Die Brust einer Frau verändert sich mit ihrem Östrogen- und Progesteron-Spiegel. Vielleicht ist Euch schon einmal aufgefallen, dass der BH kurz vor Euren Tagen enger sitzt? Oder es ist auf einmal unangenehm, wenn Eure Nippel berührt werden? Das ist ein völlig normaler Prozess, der zeigt, dass unsere Hormone intakt arbeiten. Wichtig ist dabei nur, dass sich Östrogen und Progesteron im Gleichgewicht befinden. Studien haben gezeigt, dass Estrogen das Wachstum der Brüste anregt, während es Progesteron wieder zurückgehen lässt. Wenn Eure Brüste das nächste Mal also aus dem Nichts anschwellen, wisst Ihr, dass Euer Östrogen fleißig seinen Job macht.


Viele Pflanzen enthalten Progesteron

Aber auch Progesteron sollte es tun – denn es gleicht den Brustwachstum aus. Habt Ihr davon zu wenig im Körper, kann das Wachstum im schlimmsten Fall so massiv ansteigen, dass Krebszellen entstehen und Eurer Brustkrebsrisiko steigt. Vor allem Frauen, die an PCOS (Polyzystisches Ovarialsyndrom) oder dauerhaft ausbleibenden Eisprung leiden (Anovulation), sollten ihre Werte zur Sicherheit einmal checken lassen.

Um Progesteron zu stimulieren, muss man nicht unbedingt Hormone einnehmen. Denn es kommt in Pflanzen vor – etwa in der Yamswurzel, in der Mistel oder im Fenchel.

Auch Mönchspfeffer (Agnus Castus) kann helfen: Zum einen enthält er selbst Progesteron, zum anderen regt er die Bildung von ebendiesem Hormon im Körper an. Mit Maca lässt sich der Hormonhaushalt ebenfalls regulieren und man kann so einer Östrogen-Dominanz entgegenwirken.


Verbindung zwischen Pille und Brustkrebs

Und was hat die Pille nun mit Eurer Brustgesundheit zu tun?

Bei Frauen, die die Pille nehmen, funktioniert das Zusammenspiel von Progesteron und Östrogen nur auf künstlicher Basis. Sie unterdrückt Eure Ovulation und verhindert so die natürliche Hormonbalance im Körper.

Eine groß angelegte Studie [1], bei der 1,8 Millionen dänische Frauen über 10 Jahre begleitet wurden, brachte außerdem Erschreckendes zutage: Nicht nur ältere Generationen der Antibabypille [2] erhöhen das Brustkrebsrisiko, sondern auch die jüngeren.
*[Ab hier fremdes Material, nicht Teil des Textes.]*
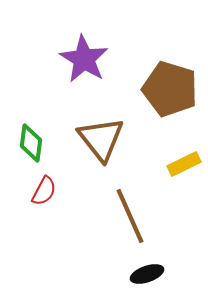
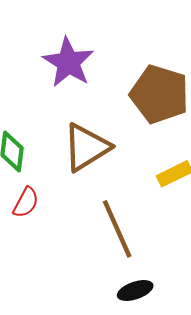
brown triangle: (101, 139) -> (86, 147), turned 36

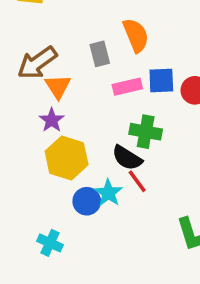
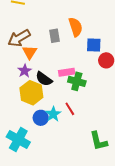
blue square: (161, 80) -> (94, 45), moved
pink rectangle: (127, 87) -> (67, 72), moved
black semicircle: (127, 158) -> (44, 79), moved
cyan cross: (50, 243) -> (18, 140), size x1.6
Lange war man der Meinung, die neueren Generationen der Pille seien deutlich sicherer, da sie weniger Östrogen enthalten als die früheren Versionen. Man ging einfach davon aus, dass eine geringere Hormondosis auch ein geringeres Krebsrisiko bedeute. Jetzt zeigt die Studie jedoch klar, dass dem nicht so ist. Bei der ersten Generationen der Pille war dies übrigens nicht anders: Erst wurden sie als sicher für Frauen deklariert, dann erkannte man das erhöhte Krebsrisiko und zog mit neuen Produkten nach.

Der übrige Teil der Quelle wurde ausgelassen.